Deg! Cukup terkejut mendengar pernyataan Bunda tadi. Apakah Bunda tahu apa yang kurasakan selama ini? Apakah Bunda tahu dengan siapa aku memendam perasaan ini? Rasa cinta yang semakin kuat tumbuh, semakin lama semakin membara. Seolah tak kuasa kuhentikan.

Bunda pun menggenggam tanganku seraya berkata, "Bunda tahu apa yang Dinda rasakan dan pikirkan sekarang. Bunda tahu." Aku hanya menatap Bunda. Dalam hati kubertanya, Apakah Bunda benar-benar tahu apa yang kurasakan sekarang? Nelangsa, terpuruk, terperangkap dalam cinta yang ujungnya tak pasti.

"Kamu sudah dewasa, Dinda. Bulan depan usiamu genap 27 tahun. Bunda hanya bisa berharap kamu dapat memutuskan apa yang terbaik untuk kamu." Setelah mengatakan itu, Bunda meninggalkanku yang masih duduk bergeming.

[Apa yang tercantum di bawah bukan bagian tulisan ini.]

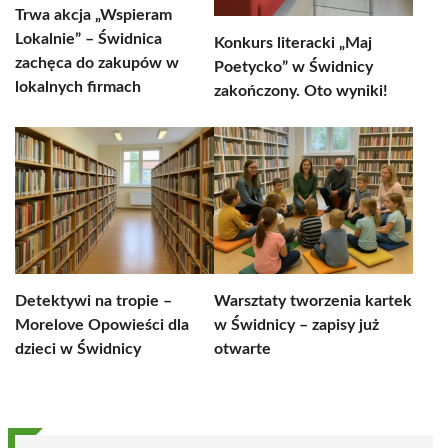
Trwa akcja „Wspieram
Lokalnie” – Świdnica
Konkurs literacki „Maj
zachęca do zakupów w
Poetycko” w Świdnicy
lokalnych firmach
zakończony. Oto wyniki!
Detektywi na tropie –
Warsztaty tworzenia kartek
Morelove Opowieści dla
w Świdnicy – zapisy już
dzieci w Świdnicy
otwarte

Aku pun membereskan sisa jeruk dan membuangnya. Kemudian, segera masuk ke kamar dan mengunci pintu.

Sambil menatap langit-langit kamar, kucoba mengingat segala perkataan Bunda tadi. Bunda tidak menginginkan aku memendam cinta, tapi di satu sisi Bunda juga tidak ingin aku seolah menggantungkan perasaan Doddy. Doddy membutuhkan jawaban pasti dariku. Sungguh, aku tak bermaksud demikian. Aku yakin kata hatiku. Aku tidak bisa bersama dengan Doddy. Sama sekali tidak bisa menerimanya. Hatiku sudah tertutup untuknya. Hanya satu orang yang mampu menempatinya. Dan, itu adalah DIA. Ya, hanya DIA.